A new study commissioned by Big Builder magazine suggests that while a vast majority of home building company managers say they are satisfied with where they work, there remains a significant and potentially corrosive undercurrent of workplace discontent (see "Ties That Bind"). That discontent emerges along three fault lines.

The first involves the lack of empowerment and participation many perceive within their companies. Only four out of 10 big builder employees and managers surveyed felt "my employer keeps me informed about the matters that impact me." The problem goes deeper than insufficient communication. The companies where employees are satisfied include those where "people within my organization communicate comfortably, regardless of position or title." That doesn't happen for nearly half the employees we surveyed.

A second fault line occurs where senior executives don't walk the talk. Employees report high degrees of satisfaction when their leaders are direct, honest, inclusive, and hold themselves accountable for what they promise. Fortunately, three out of four employees feel that sense of integrity where they work. But when they don't, it can have a disproportionately negative impact on their work -- and where they work.

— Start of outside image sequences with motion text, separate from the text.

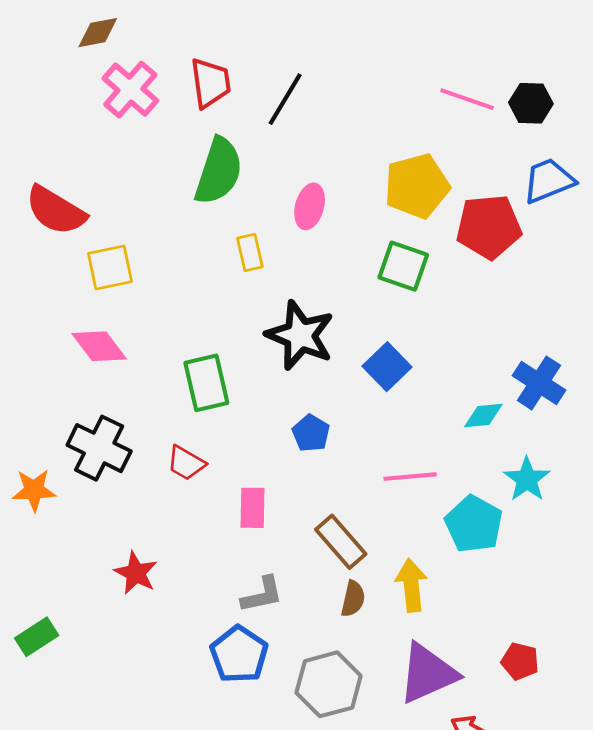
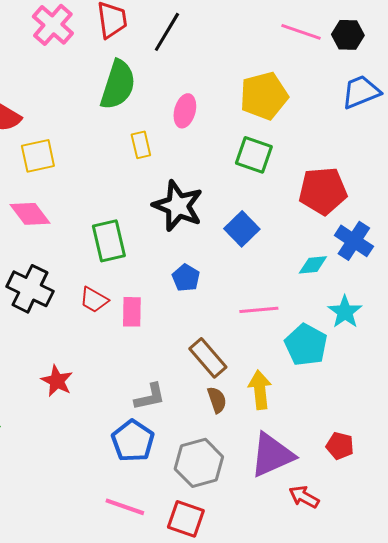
red pentagon: (489, 227) -> (323, 191), moved
pink rectangle: (253, 508) -> (132, 312), moved
brown semicircle: (353, 599) -> (217, 400), turned -32

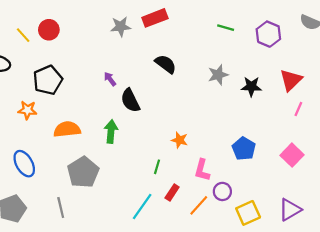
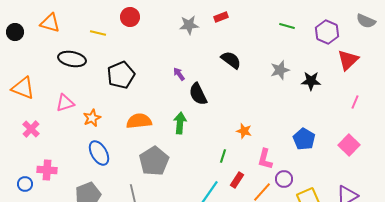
red rectangle: (155, 18) -> (221, 17), size x0.6
red circle: (49, 30) -> (130, 17), moved
yellow line: (23, 35) -> (98, 33), turned -35
red triangle: (291, 80) -> (348, 60), moved
orange star: (27, 110) -> (92, 118), moved, turned -30

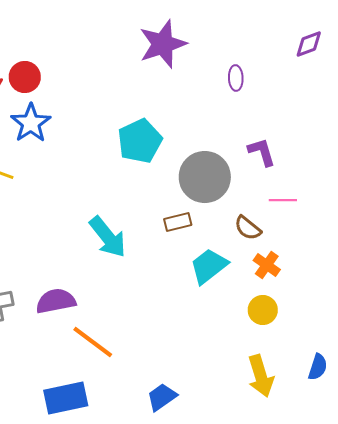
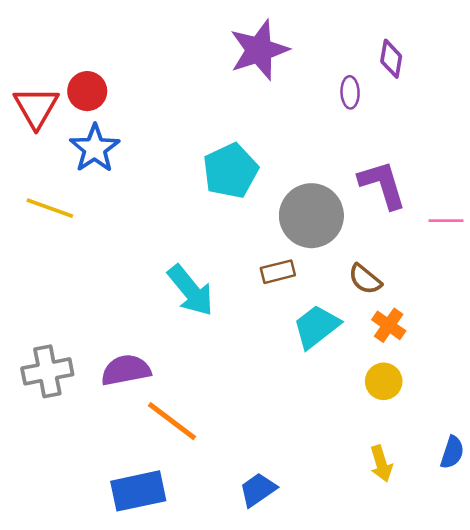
purple diamond: (309, 44) -> (391, 59), moved, turned -60
purple L-shape: (262, 152) -> (382, 185), size x1.4
pink line: (283, 200) -> (446, 221), moved
yellow arrow: (261, 376) -> (381, 464), size x0.7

The third fault line lies buried with employees' fears about how well they're doing their jobs. Many employees feel insecure about their job performance. What they want is certain: punctual performance reviews conducted according to known criteria and compensation commensurate with the work performed. Nearly half of the employees we surveyed said they don't fully and clearly understand all the factors used to measure their performance; and less than half said their last performance review was conducted in a timely way, as promised.

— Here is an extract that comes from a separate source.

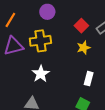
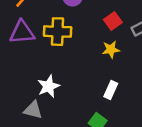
white star: (41, 74) -> (49, 86), moved

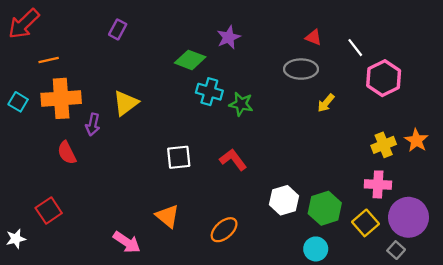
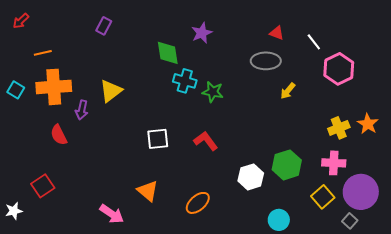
red arrow: (24, 24) -> (21, 21), size x0.6
green diamond: (190, 60) -> (168, 53), turned 60
green hexagon: (325, 208) -> (287, 165), moved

Those fault lines seem to intersect most often among mid-size companies -- building between 100 and 2,000 homes a year. That may portend of troubles ahead for big builders who assume future talent will come from the regional builders they hope to acquire, but may inherit a disenfranchised workforce instead.

Clearly, if home builders devoted as much energy and resources to satisfying their employees as they do trying to improve customer satisfaction, their companies would be better able to attract and retain the type of talent today's complicated market conditions demand.

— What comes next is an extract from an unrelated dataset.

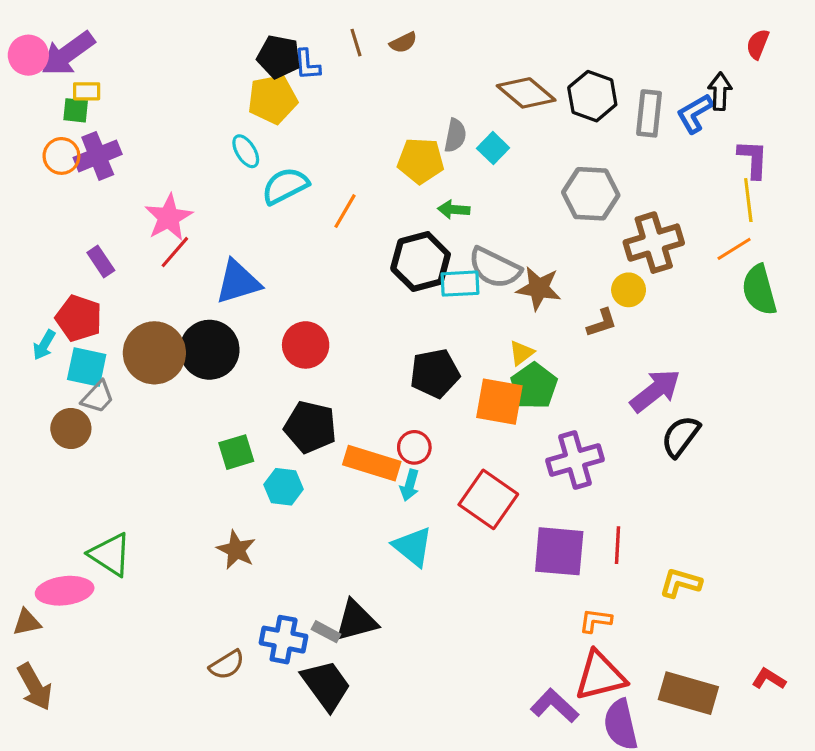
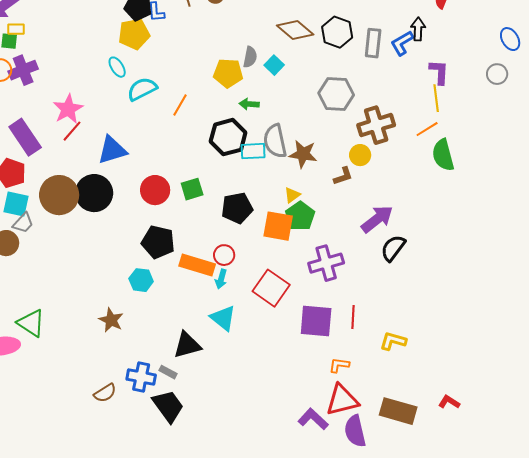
purple rectangle: (101, 261) -> (25, 137), size x1.8
gray semicircle: (495, 268) -> (275, 141), turned 52
green square: (236, 452) -> (192, 189), moved
black triangle: (356, 621) -> (187, 345), moved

Some may argue that addressing a company's culture is a different task than refining a customer satisfaction punch list. But both involve shaping behaviors, and that starts at the top.

The difference is, the skills needed to create great workplaces may not come as naturally to top managers as their skills in building and selling communities. How many engineering-minded or sales-driven executives have discovered their strengths at the office often come up short in managing their own family affairs?

Katherine Lambert There are many builders who've set great examples leading well-run, employee-focused companies in this industry. But there remain many companies that would be well-served by taking a fresh assessment of the employee satisfaction fault lines that may lie hidden beneath the surface at their firms. At very least they should start measuring employee satisfaction with the same zeal to improve as they apply to satisfying their customers.

It's too bad accounting practices can capture the abstract notion of good will on a corporate balance sheet, yet fail to measure the true asset value a company leases in the way of employee knowledge, experience, and spirit. If builders could see that value more clearly for what it is, or could be, they'd be pouring a lot more resources into developing it than many appear to be doing today.